WHAT IS NEEDED: Begin with the line containing "Settlement Process ... 1. The Named Represe" and copy each line exactly through the last line of the entries, inclusive.

(Extracted data entries)
----
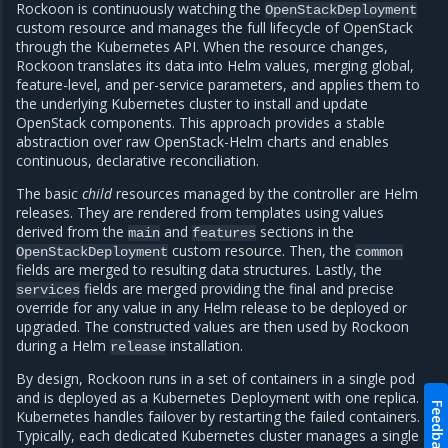
Rockoon is continuously watching the
OpenStackDeployment
custom resource and manages the full lifecycle of OpenStack
through the Kubernetes API. When the resource changes,
Rockoon translates its data into Helm values, merging global,
feature-level, and per-service parameters, and applies them to
the underlying Kubernetes cluster to install and update
OpenStack components. This approach provides a stable
abstraction over raw OpenStack-Helm charts and enables
continuous, declarative reconciliation.
The basic
child
resources managed by the controller are Helm
releases. They are rendered from templates using values
derived from the
and
sections in the
main
features
custom resource. Then, the
OpenStackDeployment
common
fields are merged to resulting data structures. Lastly, the
fields are merged providing the final and precise
services
override for any value in any Helm release to be deployed or
upgraded. The constructed values are then used by Rockoon
during a Helm
installation.
release
By design, Rockoon runs in a set of containers in a single pod
and is deployed as a Kubernetes Deployment with one replica.
Feedback
Kubernetes handles failover by restarting the failed containers.
Typically, each dedicated Kubernetes cluster manages a single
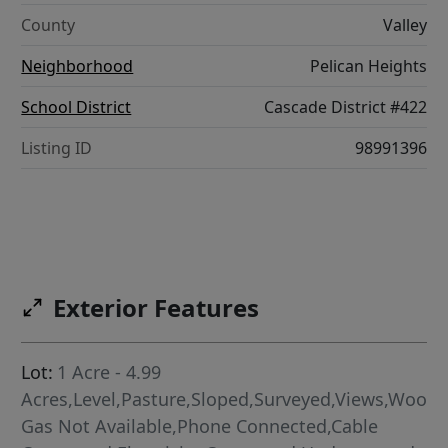
County
Valley
Neighborhood
Pelican Heights
School District
Cascade District #422
Listing ID
98991396
Exterior Features
Lot:
1 Acre - 4.99
Acres,Level,Pasture,Sloped,Surveyed,Views,Woode
Gas Not Available,Phone Connected,Cable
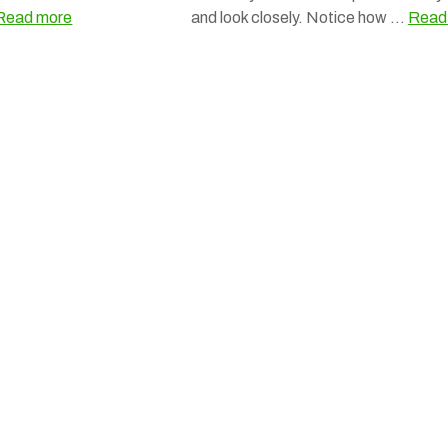
Read more
and look closely. Notice how …
Read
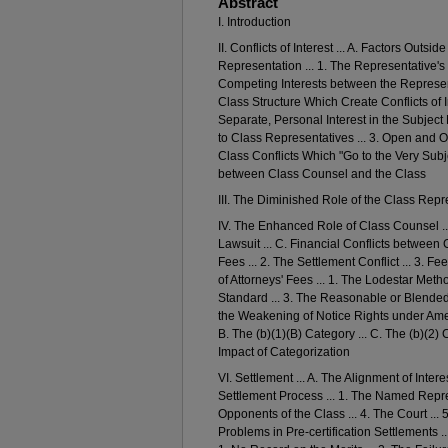
Abstract
I. Introduction
II. Conflicts of Interest ... A. Factors Outs
Representation ... 1. The Representative's 
Competing Interests between the Representa
Class Structure Which Create Conflicts of I
Separate, Personal Interest in the Subject 
to Class Representatives ... 3. Open and Ob
Class Conflicts Which "Go to the Very Subject
between Class Counsel and the Class
III. The Diminished Role of the Class Repr
IV. The Enhanced Role of Class Counsel ... A
Lawsuit ... C. Financial Conflicts between 
Fees ... 2. The Settlement Conflict ... 3. F
of Attorneys' Fees ... 1. The Lodestar Met
Standard ... 3. The Reasonable or Blended
the Weakening of Notice Rights under Amend
B. The (b)(1)(B) Category ... C. The (b)(2) 
Impact of Categorization
VI. Settlement ... A. The Alignment of Inte
Settlement Process ... 1. The Named Represe
Opponents of the Class ... 4. The Court ...
Problems in Pre-certification Settlements ..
----
ANSWER SPACE:
Settlement Process ... 1. The Named Represe
Opponents of the Class ... 4. The Court ...
Problems in Pre-certification Settlements ..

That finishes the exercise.